The three core elements of the Servlet API are the javax.servlet.Servlet interface, the javax.servlet.GenericServlet class, and the javax.servlet. http.HttpServlet class. Normally, you create a servlet by subclassing one of the two classes, although if you are adding servlet capability to an existing object, you may find it easier to implement the interface.
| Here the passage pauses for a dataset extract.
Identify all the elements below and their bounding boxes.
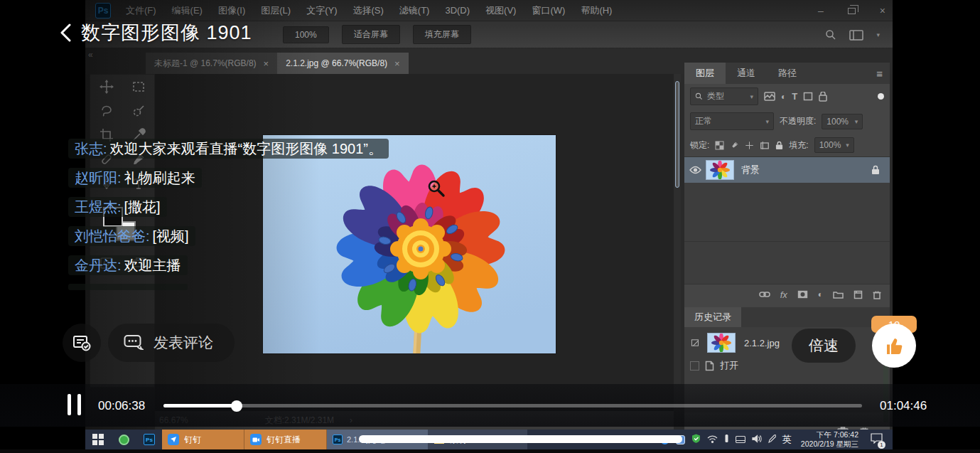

The GenericServlet class is used for servlets that do not implement any particular communication protocol. Here's a basic servlet that demonstrates servlet structure by printing a short message:

import javax.servlet.*;
import java.io.*;


public class BasicServlet extends GenericServlet {

  public void service(ServletRequest req, ServletResponse resp)
    throws ServletException, IOException {

    resp.setContentType("text/plain"); 
    PrintWriter out = resp.getWriter();

    out.println("Hello.");
  }
}

BasicServlet extends the GenericServlet class and implements one method: service(). Whenever a server wants to use the servlet, it calls this service() method, passing ServletRequest and ServletResponse objects (we'll look at these in more detail shortly). The servlet tells the server what type of response to expect, gets a PrintWriter from the response object, and transmits its output.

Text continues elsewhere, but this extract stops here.